There’s little more disappointing than opening a gorgeous fruit to find it infested with fruit fly maggots! Fruit fly is a serious agricultural pest in our part of the world, and summer is when they’re in full swing. There’s over 250 species of fruit fly in Australia, but thankfully only a handful damage food crops. The worst offender in our region is the Queensland fruit fly.

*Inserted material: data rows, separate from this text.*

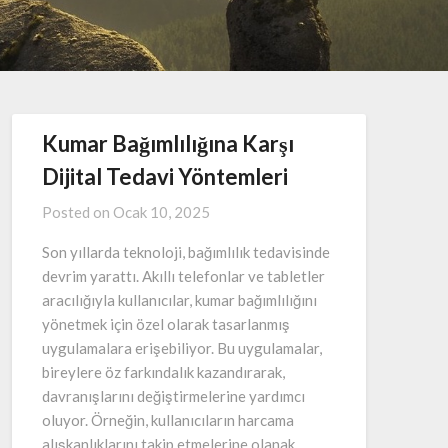
Kumar Bağımlılığına Karşı
Dijital Tedavi Yöntemleri
Posted on
Ocak 10, 2025
Son yıllarda teknoloji, bağımlılık tedavisinde
devrim yarattı. Akıllı telefonlar ve tabletler
aracılığıyla kullanıcılar, kumar bağımlılığını
yönetmek için özel olarak tasarlanmış
uygulamalara erişebiliyor. Bu uygulamalar,
bireylere öz farkındalık kazandırarak,
davranışlarını değiştirmelerine yardımcı
oluyor. Örneğin, kullanıcıların harcama
alışkanlıklarını takip etmelerine olanak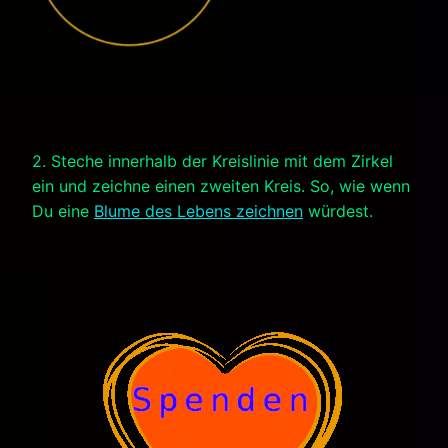
2. Steche innerhalb der Kreislinie mit dem Zirkel
ein und zeichne einen zweiten Kreis. So, wie wenn
Du eine
Blume des Lebens zeichnen
würdest.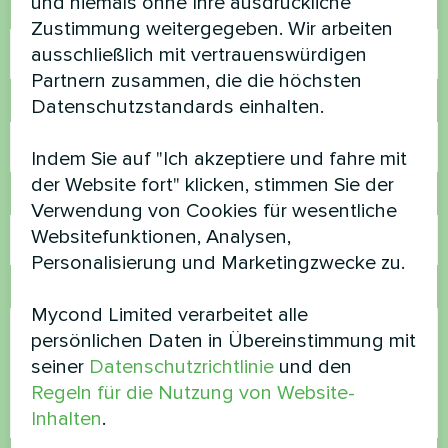
und niemals ohne Ihre ausdrückliche
Name
Zustimmung weitergegeben. Wir arbeiten
ausschließlich mit vertrauenswürdigen
Partnern zusammen, die die höchsten
Datenschutzstandards einhalten.
Rufnummer
Indem Sie auf "Ich akzeptiere und fahre mit
der Website fort" klicken, stimmen Sie der
E-Mail
Verwendung von Cookies für wesentliche
Websitefunktionen, Analysen,
Personalisierung und Marketingzwecke zu.
Kommentar
Mycond Limited verarbeitet alle
persönlichen Daten in Übereinstimmung mit
seiner
Datenschutzrichtlinie
und den
Regeln für die Nutzung von Website-
Inhalten
.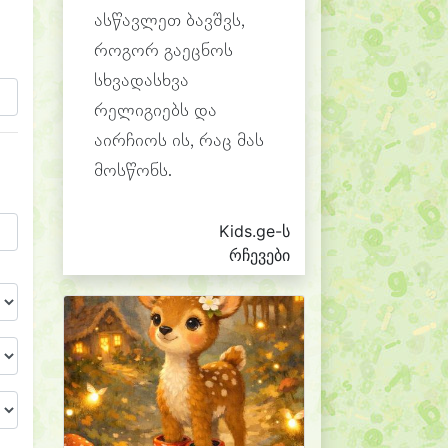
ასწავლეთ ბავშვს,
როგორ გაეცნოს
სხვადასხვა
რელიგიებს და
აირჩიოს ის, რაც მას
მოსწონს.
Kids.ge-ს
რჩევები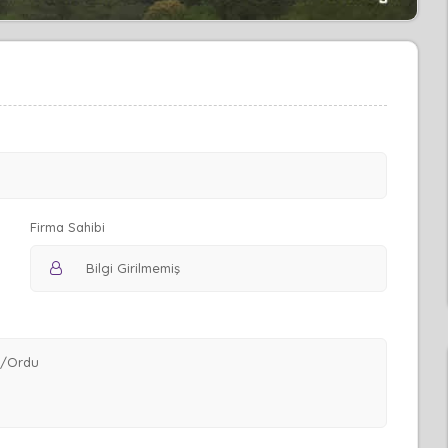
Firma Sahibi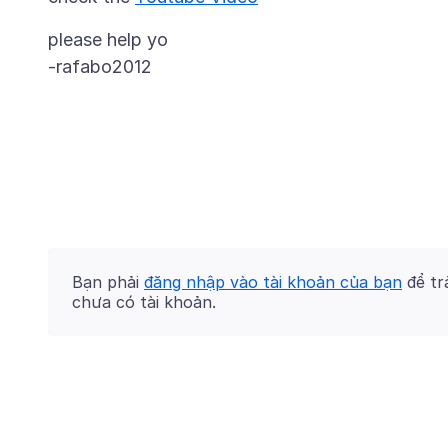
please help yo
Bạn phải
đăng nhập vào tài khoản của bạn
để trả
chưa có tài khoản.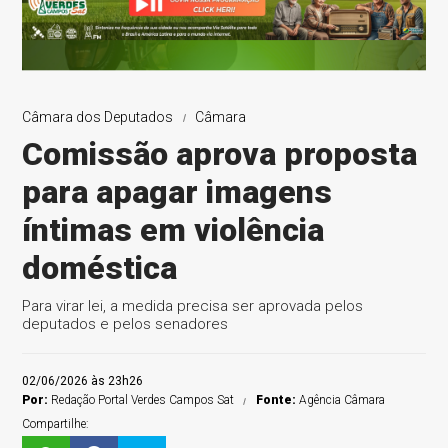
Câmara dos Deputados
Câmara
Comissão aprova proposta
para apagar imagens
íntimas em violência
doméstica
Para virar lei, a medida precisa ser aprovada pelos
deputados e pelos senadores
02/06/2026 às 23h26
Por:
Redação Portal Verdes Campos Sat
Fonte:
Agência Câmara
Compartilhe: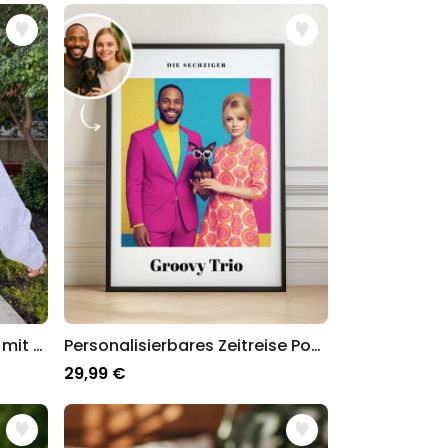
Personalisierbarer Pullover mit Schwarz Weiß Fotos und Text
Personalisierbares Zeitreise Poster
29,99 €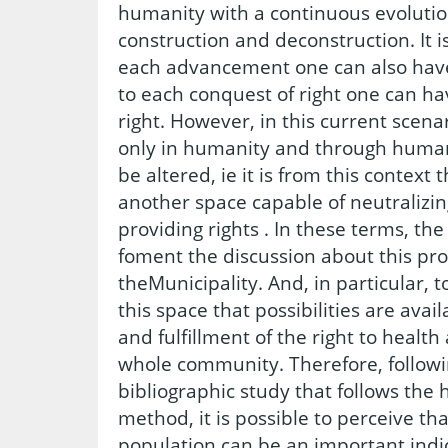
humanity with a continuous evolutio
construction and deconstruction. It i
each advancement one can also have 
to each conquest of right one can hav
right. However, in this current scenario
only in humanity and through humani
be altered, ie it is from this context 
another space capable of neutralizin
providing rights . In these terms, the
foment the discussion about this prop
theMunicipality. And, in particular, t
this space that possibilities are avai
and fulfillment of the right to healt
whole community. Therefore, followi
bibliographic study that follows the
method, it is possible to perceive tha
population can be an important indi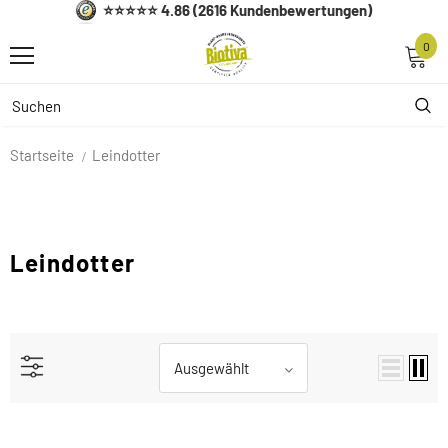
⭐⭐⭐⭐⭐ 4.86 (2616 Kundenbewertungen)
0
Startseite
Leindotter
Leindotter
Ausgewählt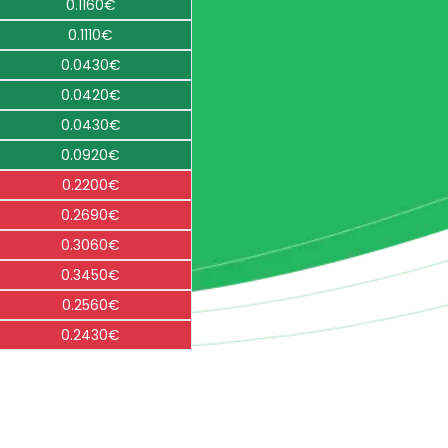
0.1160€
0.1110€
0.0430€
0.0420€
0.0430€
0.0920€
0.2200€
0.2690€
0.3060€
0.3450€
0.2560€
0.2430€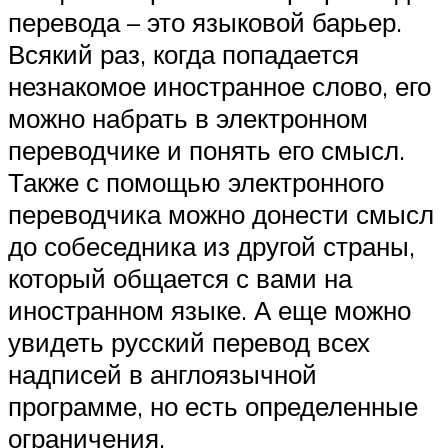
перевода – это языковой барьер.
Всякий раз, когда попадается
незнакомое иностранное слово, его
можно набрать в электронном
переводчике и понять его смысл.
Также с помощью электронного
переводчика можно донести смысл
до собеседника из другой страны,
который общается с вами на
иностранном языке. А еще можно
увидеть русский перевод всех
надписей в англоязычной
программе, но есть определенные
ограничения.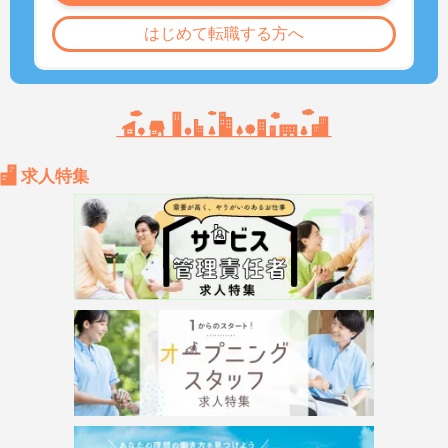
はじめて転職する方へ
求人特集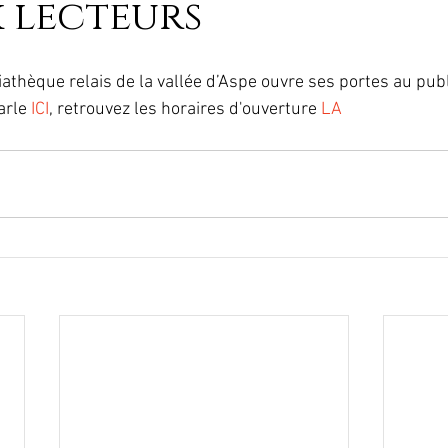
x lecteurs
rle 
ICI
, retrouvez les horaires d'ouverture 
LA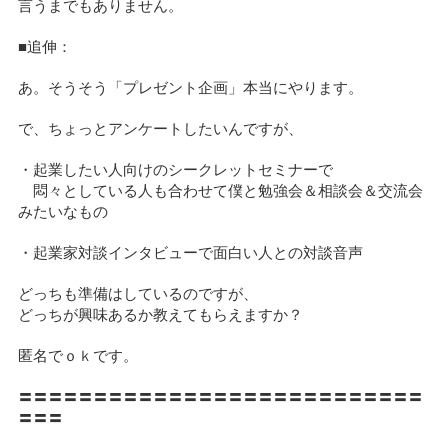
言うまでもありません。
■追伸：
あ。そうそう「プレゼント企画」本当にやります。
で、ちょっとアンケートしたいんですが、
・起業したい人向けのシークレットセミナーで
悶々としている人も合わせて僕と勉強会＆相談会＆交流会
みたいなもの
・起業家対談インタビューで面白い人との対談音声
どっちも準備はしているのですが、
どっちが興味あるか教えてもらえますか？
匿名でｏｋです。
〓〓〓〓〓〓〓〓〓〓〓〓〓〓〓〓〓〓〓〓〓〓〓〓〓〓〓
〓〓〓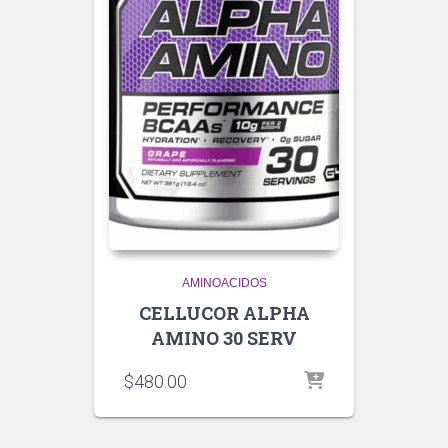
AMINOACIDOS
CELLUCOR ALPHA
AMINO 30 SERV
$
480.00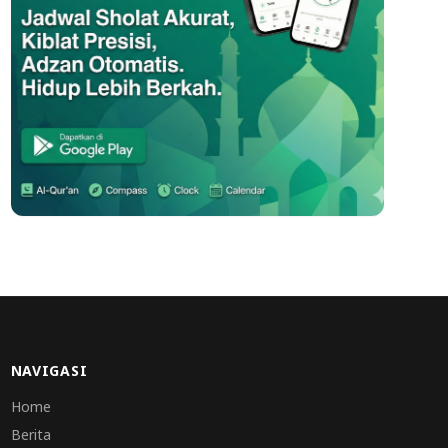
NAVIGASI
Home
Berita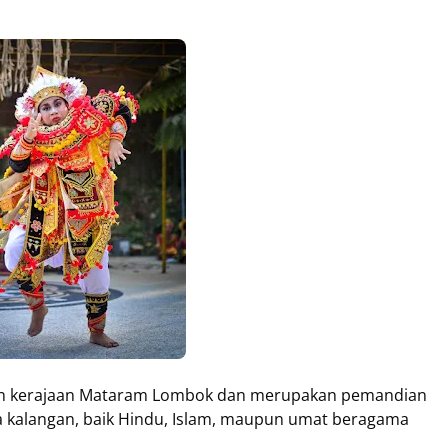
an kerajaan Mataram Lombok dan merupakan pemandian
kalangan, baik Hindu, Islam, maupun umat beragama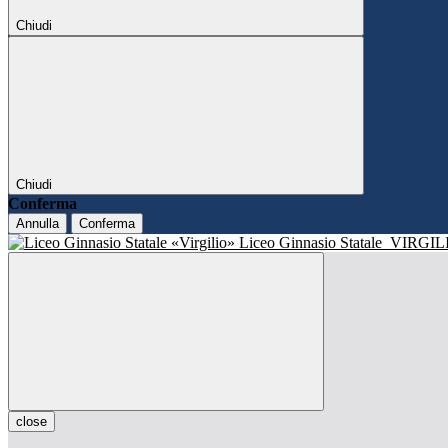
Chiudi
Chiudi
Conferma
Annulla
Conferma
Liceo Ginnasio Statale
VIRGIL
close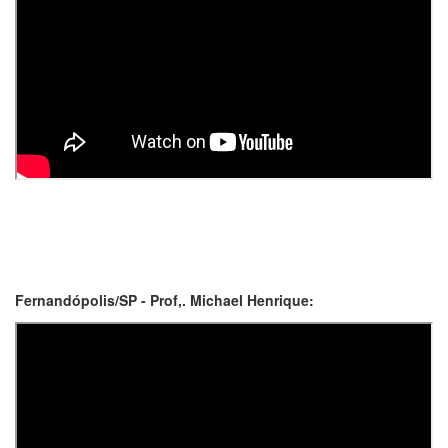
Fernandópolis/SP - Prof,. Michael Henrique: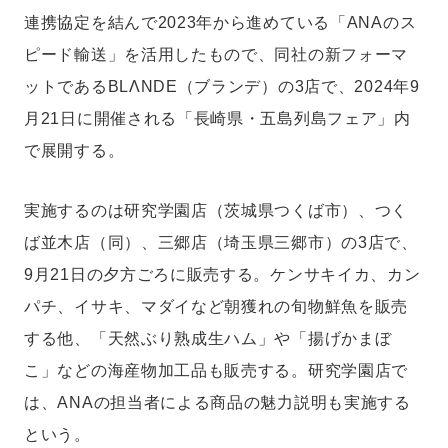
連携協定を結んで2023年から進めている「ANAのス
ピード輸送」を活用したもので、同社の新フォーマ
ットであるBLΛNDE（ブランデ）の3店で、2024年9
月21日に開催される「長崎県・五島列島フェア」内
で展開する。
実施するのは研究学園店（茨城県つくば市）、つく
ば並木店（同）、三郷店（埼玉県三郷市）の3店で、
9月21日の夕方ごろに販売する。ケンサキイカ、カン
パチ、イサキ、マダイなど朝獲れの旬物鮮魚を販売
する他、「天然ぶり熟成生ハム」や「揚げかまぼ
こ」などの海産物加工品も販売する。研究学園店で
は、ANAの担当者による商品の魅力説明も実施する
という。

For the most part, our strategy for dealing with fruit fly is to grow trees that have a high resistance to fruit fly in our climate. Bananas, paw paw, cherimoyas, babaco, Atherton raspberry and many more fruit trees generally don’t get fruit fly in our area (for a full list see details in our Illawarra Edible Garden Guide!). We find in our coastal climate the trees fruit fly love the most are the stonefruits – plums, peaches, nectarines and apricots. Guavas and fejoas are also quite susceptible. Our neighbours have a peach tree which is badly infested each year, with all the fruit ruined by fruit fly.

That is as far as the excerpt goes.